第126話 決着のとき

(1)


 ロザーナに支えられながらゆっくりと身を起こす。

 本当は立ってしまいたかったが、大量の失血と全身の痛みで半身起こすだけでやっとだった。

 もっと言えば、気を抜くと今すぐ眠りに落ちそうなくらい強い眠気が押し寄せている。

 さっさとハイディに強制支配の言葉をかけ、一刻も早く休んだ方がいい状態だろう。


 それでも。

 無理を押してでもミアはハイディに言いたいことが山のようにあった。

 全部を伝えきるには体力と時間が許しそうにないが、言えるとこまで言いたかった。


 当人であるハイディも身体のあちこちから血を流し、床に長い爪を立て、うつ伏せから起き上がろうとしていた。


 だが、ミアみたいに助けてくれる者など誰一人いない彼女は自力では起き上がれない。

 無理に力を振り絞り、何度も身を起こそうとしてもできず。終いには床に立てた爪が何枚も割れ、指先に血が滲みだす。


「ハイディ。もう、おとなしくして。本気で死ぬよ」

「……誰のせい、だと、思ってるわけ。あんたたちが」

「なんでもかんでも人のせいにしないで。傷つける以上、傷つけられる覚悟はあって当たり前だよね」


 うつ伏せで顔のみを上げ、ハイディは下から睨み上げてくる。

 動けないのなら、せめて目線で殺してやると言わんばかりに。


「あんた……、馬鹿なの、死ぬの??なんで……、私まで傷つかなきゃ、いけないのよ」

「……質問変える。なんでそんなに人を傷つけたいの。傷つけてまで何がしたいの」

「やめておけ!この気狂い女には常識も道徳もまるで通じやしない!!時間の無駄だ!!」


 見兼ねたスタンの苛立ちに満ちた呼びかけに、ミアは「そんなの、わかってる……」と歯噛みする。

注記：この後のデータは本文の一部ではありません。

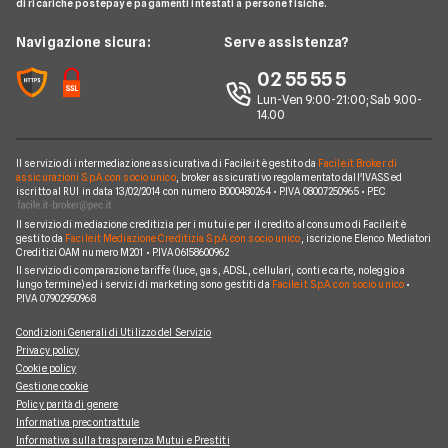
Piccoli Prestiti
di ricariche postepay e pagamenti intestati a persone fisiche.
Noleggio Lungo Termine
Guide Carte
Calcolo Interessi Mutuo
Prestiti Veloci
News
Navigazione sicura:
Serve assistenza?
News Prestiti
Mutuo Liquidità
Prestito INPS/INPDAP
Chi siamo
02 55 55 5
News Carte
Mutui Ristrutturazione
Prestiti a Protestati
Lun-Ven 9:00-21:00; Sab 9.00-
Perché scegliere Facile.it
News Conti
14.00
Mutuo Tasso Fisso
Prestiti per Giovani
Contatti
News Mutui
Consolidamento Debiti
Il servizio di intermediazione assicurativa di Facile.it è gestito da
Facile.it Broker di
Mappa del sito
assicurazioni S.p.A. con socio unico
, broker assicurativo regolamentato dall'IVASS ed
iscritto al RUI in data 13/02/2014 con numero B000480264 • P.IVA 08007250965 • PEC
Prestiti Moto
Il servizio di mediazione creditizia per i mutui e per il credito al consumo di Facile.it è
Prestiti per disoccupati
gestito da
Facile.it Mediazione Creditizia S.p.A. con socio unico
, iscrizione Elenco Mediatori
Creditizi OAM numero M201 • P.IVA 06158600962
Prestiti senza busta paga
Il servizio di comparazione tariffe (luce, gas, ADSL, cellulari, conti e carte, noleggio a
lungo termine) ed i servizi di marketing sono gestiti da
Facile.it S.p.A. con socio unico
•
P.IVA 07902950968
Condizioni Generali di Utilizzo del Servizio
Privacy policy
Cookie policy
Gestione cookie
Policy parità di genere
Informativa precontrattule
Informativa sulla trasparenza Mutui e Prestiti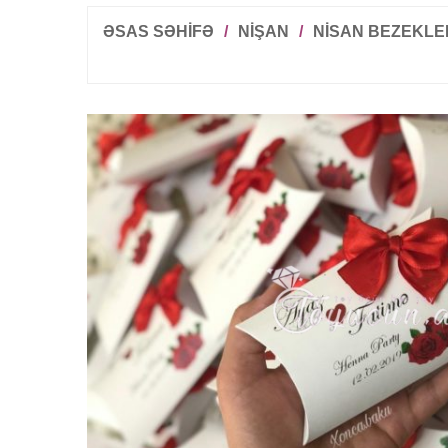
ƏSAS SƏHİFƏ
/
NIŞAN
/
NISAN BEZEKLE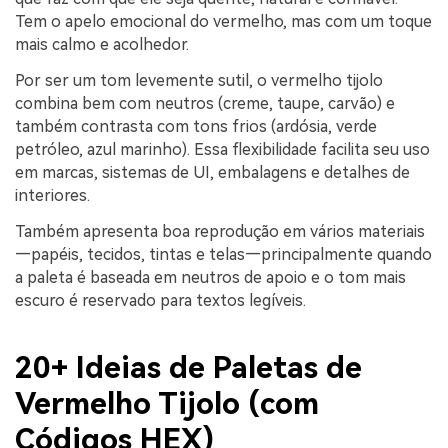
Tem o apelo emocional do vermelho, mas com um toque
mais calmo e acolhedor.
Por ser um tom levemente sutil, o vermelho tijolo
combina bem com neutros (creme, taupe, carvão) e
também contrasta com tons frios (ardósia, verde
petróleo, azul marinho). Essa flexibilidade facilita seu uso
em marcas, sistemas de UI, embalagens e detalhes de
interiores.
Também apresenta boa reprodução em vários materiais
—papéis, tecidos, tintas e telas—principalmente quando
a paleta é baseada em neutros de apoio e o tom mais
escuro é reservado para textos legíveis.
20+ Ideias de Paletas de
Vermelho Tijolo (com
Códigos HEX)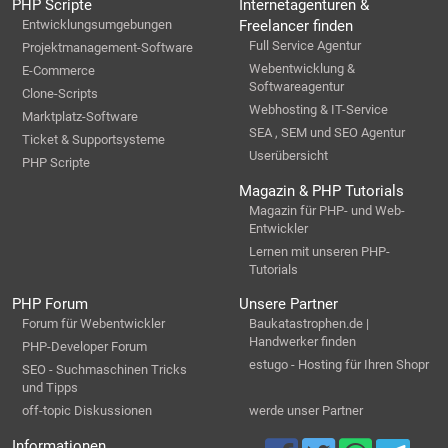
PHP Scripte
Internetagenturen &
Entwicklungsumgebungen
Freelancer finden
Full Service Agentur
Projektmanagement-Software
Webentwicklung &
E-Commerce
Softwareagentur
Clone-Scripts
Webhosting & IT-Service
Marktplatz-Software
SEA , SEM und SEO Agentur
Ticket & Supportsysteme
Userübersicht
PHP Scripte
Magazin & PHP Tutorials
Magazin für PHP- und Web-
Entwickler
Lernen mit unseren PHP-
Tutorials
PHP Forum
Unsere Partner
Forum für Webentwickler
Baukatastrophen.de |
Handwerker finden
PHP-Developer Forum
estugo - Hosting für Ihren Shopr
SEO - Suchmaschinen Tricks
und Tipps
off-topic Diskussionen
werde unser Partner
Informationen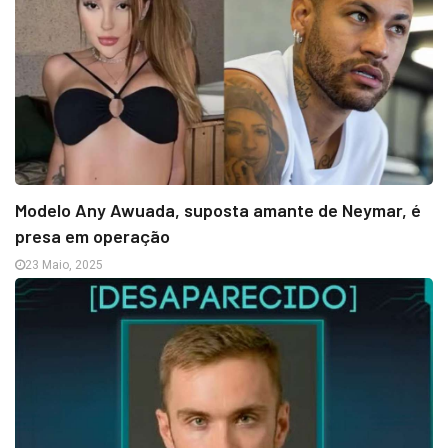
Modelo Any Awuada, suposta amante de Neymar, é
presa em operação
23 Maio, 2025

 ミアのつぶやきに対し、背中を支えるロザーナまでが無言で首を振ってくる。


「ミアはわかってない。ハイディマリーが人を傷つけることに意味なんてない」

「ロザーナまで……」

「ごめんねごめんねぇ……。そうねぇ、しいて理由挙げるとしたらぁ……、ハイディマリーは傷つけて優位に立つことでしか自分を肯定できないの。自己満足を得たいだけなの。その先のことなんて、なぁんにも考えてないの」


 そんな、と反論しかけて口を噤む。

 笑顔を消し去ったロザーナの左頬にはハイディが残した、文字通りの爪痕。

 白い柔肌に斜め走る大きな三本傷はいずれも深く、皮膚だけでなく肉まで達していた。


 適切な治療したとて今後も痕を残すであろう大きな傷。人並外れた美貌を損なわせる傷跡を凝視し、固まるミアにロザーナはようやく眉尻を下げ、少し表情を緩めた。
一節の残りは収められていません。